Dil kursuna yazıldım.
 İşte Avusturalyaya giderken bir gece konakladığım  Singapura yaptığım uçak yolculuğu hayatımdaki en uzun yolculuktur. Yaklaşık  on bir saat uçtuktan sonra Singapura vardık. Saat farkı nedeniyle  bir gün atlanmış oldu .
Singapur hava yolları şimdiye dek uçtuğum en konforlu uçak.
Hem korkudan hem yol uzunluğundan şiddetli baş ağrısı çekmiştim.
Hostesler şevkatle buharları tüten ıslak havlu taşıyarak  burnumu nemlendirmeye baş ağrımı almaya çalıştılar.

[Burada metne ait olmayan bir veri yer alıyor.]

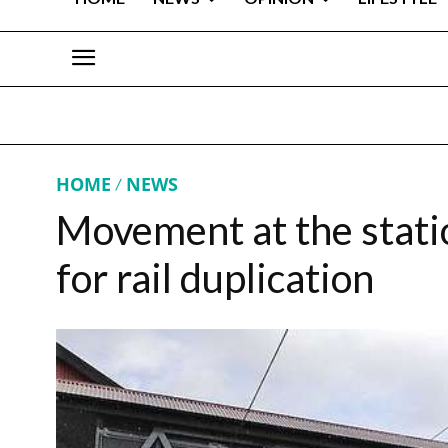
HOME
NEWS
Movement at the statio
for rail duplication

Koltuklar geriye yaslandığında neredeyse yatak oluyordu ,yemekler nefisti..
Singapura inince hava yolu şirketi bizi bir otele götürdü.
Singapurun yanıyor olması gerekiyordu ama sabah kalktığımda oda serindi, hiç korktuğum gibi değilmiş diyip balkon kapıısnı açtım bir hamam buharı, sauna sıcaklığında suratıma çarptı.  Hiç faretmemiştim tüm gece odada sessiz çalışan klimayı. Bu korkunç ısıda hiç çıkmasammı diye düşündüm ama tüm gün otelde kalmak anlamsızdı.
Kahvalıda ilk kez balık ürünleri görüyordum benim için mide bulandırıcıydı ama konaklıyanların yarısı uzak doğulu olunca açık büfede  ot bulmacından suşiye kadar her şey vardı.
Yaklaşık on saatim vardı.
Önce Santosa adasına gittim. Diğer ulaşım yollarını bilemediğimden yükseklik korkuma iyi gelen telefirikle gittim adaya.
İş işten geçtikten sonra hem kara yolu hem deniz yoluylada gidiş olduğunu öğrendim. Hem pahalı hem beni korkutan yolu seçtiğim daha doğrusu aksanlarını anyamadığımdan içine düştüğüm bu seçenekten dolayı canım sıkkındı.
Ada çok eğlenceliydi.
Bir küçük müzesi ve yarısı balık yarısı ejderha figürleri vardı ,rengarenk bir adaydı.
Neşem yerine gelmişti tüm adanın tüm etkinliklerini gezdiğimi düşünmüştüm ama yerda döndüğümde. Tüh orada dünyanın en büyük akvaryumu vardı nasıl görmeden geldin dediler.
Muhattap olduğum hiçbir Singapurlunun dediğini anlayamadım, hayatımda duyduğum en kötü İngilizce aksanıydı konuştukları .Bir süre sonra insanlarla konuşmayı bıraktım. İngilizce resmi dillerinden biriymiş Singapurun.
Hayatımda gördüğüm en temiz tuvaletler  Singapurdaydı,evet söylelenler doğruymuş tuvaletler kullanıldıktan hemen sonra bir görevli içeri girip kontrol ediyor.
Birkaç saatimi adada geçirdikten sonra Orcdid streetteki mağzaları gezdim çok büyük,çok teknolojik ve sevimsizlerdi ama caddede beş dakika  bulunduktan sonra illaki bir alış veriş merkezine gidip klimayla serinlemek gerekiyor.

Singapur şehir devletini bir günde gezmeye çalışmıştım ,anılarımda dünyanın en temiz ülkesi olarak kaldı.